§ **Problem to work on**
Transcribe the entries below exactly; leave every image out.

(Stored data entries)

————

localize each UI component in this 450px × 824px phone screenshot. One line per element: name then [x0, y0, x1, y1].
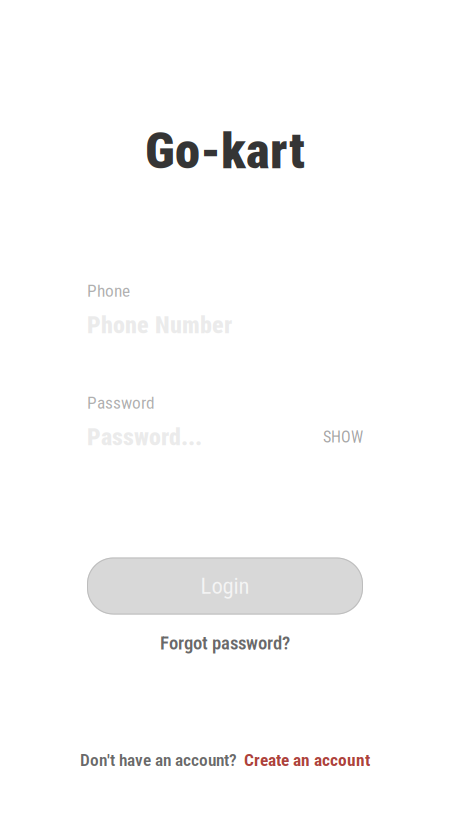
staticText: Forgot password?	[160, 632, 290, 654]
staticText: Phone Number	[87, 311, 232, 339]
button[interactable]: SHOW	[323, 428, 363, 447]
button[interactable]: Create an account	[244, 750, 370, 770]
staticText: Go-kart	[145, 121, 305, 181]
staticText: Password...	[87, 423, 202, 451]
staticText: Login	[200, 573, 250, 599]
staticText: SHOW	[323, 428, 363, 447]
staticText: Phone	[87, 281, 130, 301]
button[interactable]: Forgot password?	[154, 626, 296, 660]
staticText: Don't have an account?	[80, 750, 237, 770]
staticText: Password	[87, 393, 155, 413]
staticText: Create an account	[244, 750, 370, 770]
button[interactable]: Login	[87, 558, 363, 614]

————

§ **Response**
localize each UI component in this 450px × 824px phone screenshot. One line per element: name then [x0, y0, x1, y1].
staticText: Forgot password?	[160, 632, 290, 654]
staticText: Phone Number	[87, 311, 232, 339]
button[interactable]: SHOW	[323, 428, 363, 447]
button[interactable]: Create an account	[244, 750, 370, 770]
staticText: Go-kart	[145, 121, 305, 181]
staticText: Password...	[87, 423, 202, 451]
staticText: Login	[200, 573, 250, 599]
staticText: SHOW	[323, 428, 363, 447]
staticText: Phone	[87, 281, 130, 301]
button[interactable]: Forgot password?	[154, 626, 296, 660]
staticText: Don't have an account?	[80, 750, 237, 770]
staticText: Password	[87, 393, 155, 413]
staticText: Create an account	[244, 750, 370, 770]
button[interactable]: Login	[87, 558, 363, 614]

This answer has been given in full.